ASSIGNMENT
Return all lines of the data in which the string "sécurité" occurs.

(Collected data)
-----

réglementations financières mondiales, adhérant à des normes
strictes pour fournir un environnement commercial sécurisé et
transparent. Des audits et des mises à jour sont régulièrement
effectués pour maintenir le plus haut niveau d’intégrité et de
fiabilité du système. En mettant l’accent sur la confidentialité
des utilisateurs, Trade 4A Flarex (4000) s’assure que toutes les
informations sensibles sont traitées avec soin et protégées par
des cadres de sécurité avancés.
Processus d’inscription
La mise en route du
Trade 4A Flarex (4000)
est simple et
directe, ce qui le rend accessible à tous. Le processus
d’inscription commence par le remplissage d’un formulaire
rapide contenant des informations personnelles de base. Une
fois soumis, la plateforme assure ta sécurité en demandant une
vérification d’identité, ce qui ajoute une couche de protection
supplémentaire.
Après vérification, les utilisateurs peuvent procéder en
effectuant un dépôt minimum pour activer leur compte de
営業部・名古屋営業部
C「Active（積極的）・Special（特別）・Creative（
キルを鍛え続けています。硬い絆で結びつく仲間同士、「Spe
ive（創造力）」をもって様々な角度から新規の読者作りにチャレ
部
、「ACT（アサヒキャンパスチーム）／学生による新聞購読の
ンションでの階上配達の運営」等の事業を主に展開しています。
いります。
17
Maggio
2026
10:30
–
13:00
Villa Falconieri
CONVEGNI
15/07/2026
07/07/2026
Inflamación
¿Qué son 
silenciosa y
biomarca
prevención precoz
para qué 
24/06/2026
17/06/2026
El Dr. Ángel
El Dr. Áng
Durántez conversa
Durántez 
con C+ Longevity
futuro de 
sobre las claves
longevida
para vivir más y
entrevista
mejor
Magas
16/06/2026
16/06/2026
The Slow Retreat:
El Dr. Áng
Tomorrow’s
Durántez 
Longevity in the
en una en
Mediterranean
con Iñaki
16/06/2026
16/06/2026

-----

ANSWER SECTION
des cadres de sécurité avancés.
fois soumis, la plateforme assure ta sécurité en demandant une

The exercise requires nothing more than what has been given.